Buffett is also famous for saying that to succeed in investing, you need to be greedy (buy) when everyone else is fearful (selling) and fearful (selling) when everyone else is greedy (buying). In this statement, Buffett reflects how well he understands the power of contrarianism to long-term investment success. But his experience should serve also to remind investors that such a stance can be painful and lonely because it is not possible to know how long market extremes may last, leaving the investor looking like a dill far longer than they might ever imagine.

Most retirement savers it appears cannot stomach feeling like a dill.

Numerous studies show they almost permanently underperform a simple ‘index strategy‘ indicating that far from enduring the pain and discomfort, they capitulate to their fear of missing out, buying investments after they’ve already risen and they capitulate to their fear of losing more, selling investments after they’ve already fallen.

This pattern of repeatedly buying high and selling low causes the under-performance. It is the exact opposite of what we each intuitively know to be a basic tenet of successful investing – buy low, sell high.

This is why a financial planner with a sound investment philosophy is worth every cent they’re paid and why a poor financial planner – one who is not applying a sound valuation methodology – can be disastrous to your long-term wealth creation.

Outcomes-based financial planners stop investors capitulating to their greed and fear, whilst mainstream financial planners, with no value mechanism, consistently end up helping their panicky and insistent clients into ill-timed capitulation.

Poor planners and unsophisticated investors, left to their own devices, chase winners.

They switch from poor performing managers into recently high performing ones, with no reference to the managers underlying investment philosophy.

Related: Three Unique 401(k) “Hacks” for National 401(k) Day

They buy rallying markets and sell falling markets, whilst not embracing a momentum strategy that might give validity to such behaviour.

Buffett consistently measures and validates his performance over years and decades, not weeks or months as most investors are inclined to do.

When investors come to a financial planner to devise a strategy to achieve a long-term goal (e.g. retirement planning) but who subsequently ‘benchmark’ the value of their planner’s investment advice on short-term results not only frustrate their planner but they more often than not begin a slippery slope to dissatisfaction and financial oblivion if left unchecked.
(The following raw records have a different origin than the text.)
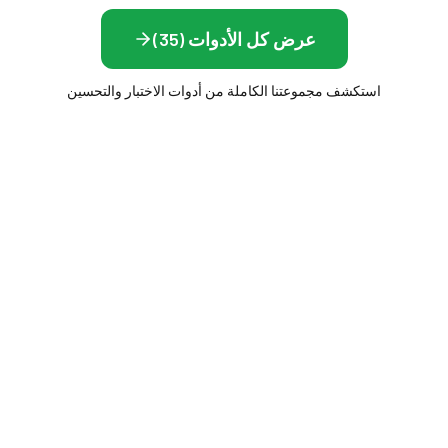
عرض كل الأدوات (35)
استكشف مجموعتنا الكاملة من أدوات الاختبار والتحسين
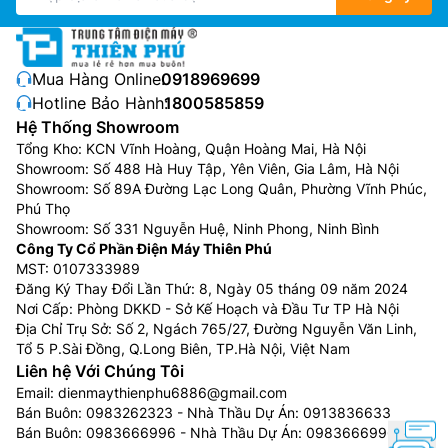
Với công suất lên tới 15000W mạnh mẽ này thì bạn sẽ
Mua Hàng Online:
0918969699
không phải chờ đợi quá lâu, nó có thể nấu chín thức
Hotline Bảo Hành:
1800585859
ăn một cách nhanh chóng và hiệu quả.
Hệ Thống Showroom
Tổng Kho: KCN Vĩnh Hoàng, Quận Hoàng Mai, Hà Nội
Điều chỉnh nhiệt độ dễ dàng.
Showroom: Số 488 Hà Huy Tập, Yên Viên, Gia Lâm, Hà Nội
Showroom: Số 89A Đường Lạc Long Quân, Phường Vĩnh Phúc,
Phú Thọ
Showroom: Số 331 Nguyễn Huệ, Ninh Phong, Ninh Bình
Công Ty Cổ Phần Điện Máy Thiên Phú
MST: 0107333989
Đăng Ký Thay Đổi Lần Thứ: 8, Ngày 05 tháng 09 năm 2024
Nơi Cấp: Phòng DKKD - Sở Kế Hoạch và Đầu Tư TP Hà Nội
Địa Chỉ Trụ Sở: Số 2, Ngách 765/27, Đường Nguyễn Văn Linh,
Tổ 5 P.Sài Đồng, Q.Long Biên, TP.Hà Nội, Việt Nam
Liên hệ Với Chúng Tôi
Email:
dienmaythienphu6886@gmail.com
Bán Buôn:
0983262323
- Nhà Thầu Dự Án:
0913836633
Bán Buôn:
0983666996
- Nhà Thầu Dự Án:
0983666996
Regrettably, this behaviour is encouraged by the investment and planning industry’s infatuation with short-term results. The inordinate focus and adulation on daily, weekly and monthly performance-results creates a speculative rather than investment mentality amongst investors.

Warren Buffett is understandably the investors ‘benchmark’. Everyone would like to say they invest with the prowess and discipline of Warren Buffet and yet, most investors don’t even come close.

Through his famous annual reports stretching over 40-years, Warren Buffet has consistently and persistently made it very clear that to be a successful investor you must:

  • Apply a value mechanism – only buy when investments are cheap; sell when investments are expensive
  • Judge the rigour of your strategy over multiple decades (not a few short years)
  • Implement a sound philosophy and stick to it no matter what
  • Measure performance over a time frame that is consistent with your investment horizon

Instead, most investors:

  • Rely on the advice of financial planners who have no value mechanism for determining when investments move from ‘cheap’ to ‘expensive’ at any point in the investment cycle
  • Choose fund managers and investments based upon recent performance, with no regard to any philosophy defining cheap versus expensive
  • Give in to their fear of missing out and enter a fund or investment after it has already had a good run; buying into markets that have already risen
  • Give in to their fear of losing more and exit their investment funds after a bad run; selling into markets that have already fallen

Regrettably, much of the investment and financial planning industries do very little to discourage such behaviour.

Thus investors abandon Buffett’s proven path to wealth creation at the dreadful cost of their retirement dreams.